I was wondering how much worse things could get when my wife, who is a musician, came home from rehearsing with her band one night. One of her guitarists' wives, also had MS, and was taking LDN, with great improvements. He mailed my wife the information and I read it with trepidation. After reading everything I could find about LDN, I eventually rang Dr. Bob Lawrence. Suddenly, here was a man, who had the same condition as me, who was taking the drug himself and was willing to explain everything to me over the phone. I discussed it with my wife and decided I had nothing to lose.

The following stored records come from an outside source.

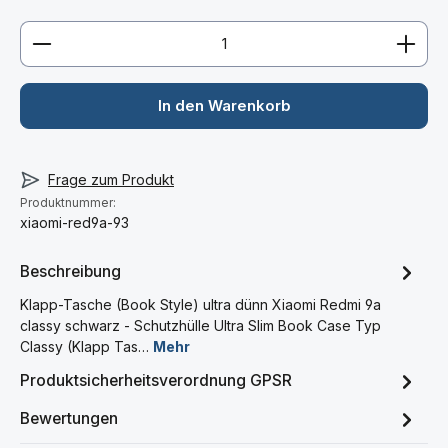
Produkt Anzahl: Gib den gewünschten Wert ein ode
In den Warenkorb
Frage zum Produkt
Produktnummer:
xiaomi-red9a-93
Beschreibung
Klapp-Tasche (Book Style) ultra dünn Xiaomi Redmi 9a
classy schwarz - Schutzhülle Ultra Slim Book Case Typ
Classy (Klapp Tas…
Mehr
Produktsicherheitsverordnung GPSR
Bewertungen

I started Taking LDN not expecting any major improvements but hopeful of anything. After taking LDN for seven days I noticed little things happening. Sensation returned in my legs. The strength in my legs improved to the point where I could stand supported for a few moments. Then, I noticed changes in my vision, requiring me to buy new glasses to a slightly different prescription. By the twentieth day, I was able to walk from the top of my stairs to the bathroom, using only the walls for support. My hands began to improve. I can now type and pick up small objects, something I haven't been able to do for years. I also suffered badly with warts on my hand, that no treatment from the G.P. offered was able to improve. I was told they were due to a compromised immune system. They have now almost gone completely. My ability to taste has improved dramatically and I can detect hot and cold again.
I don't know how much improvement I will see, or even if there is any more to be made, but if LDN can stop it getting any worse then that has to be a good thing.